_Data in this exercise_
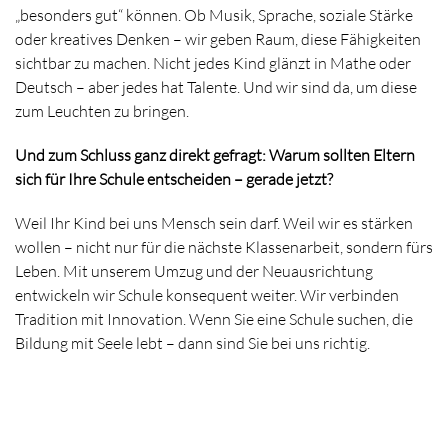
„besonders gut“ können. Ob Musik, Sprache, soziale Stärke
oder kreatives Denken – wir geben Raum, diese Fähigkeiten
sichtbar zu machen. Nicht jedes Kind glänzt in Mathe oder
Deutsch – aber jedes hat Talente. Und wir sind da, um diese
zum Leuchten zu bringen.
Und zum Schluss ganz direkt gefragt: Warum sollten Eltern
sich für Ihre Schule entscheiden – gerade jetzt?
Weil Ihr Kind bei uns Mensch sein darf. Weil wir es stärken
wollen – nicht nur für die nächste Klassenarbeit, sondern fürs
Leben. Mit unserem Umzug und der Neuausrichtung
entwickeln wir Schule konsequent weiter. Wir verbinden
Tradition mit Innovation. Wenn Sie eine Schule suchen, die
Bildung mit Seele lebt – dann sind Sie bei uns richtig.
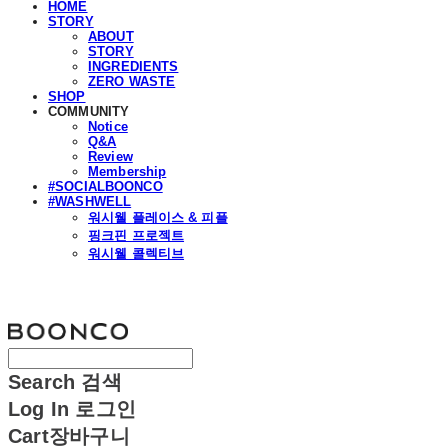
HOME
STORY
ABOUT
STORY
INGREDIENTS
ZERO WASTE
SHOP
COMMUNITY
Notice
Q&A
Review
Membership
#SOCIALBOONCO
#WASHWELL
워시웰 플레이스 & 피플
핑크핀 프로젝트
워시웰 콜렉티브
분코
Search
검색
Log In
로그인
Cart
장바구니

_What you have to do_
Find every line in the records that holds the word "oder", then state the count alone.

_Answer to the problem_
2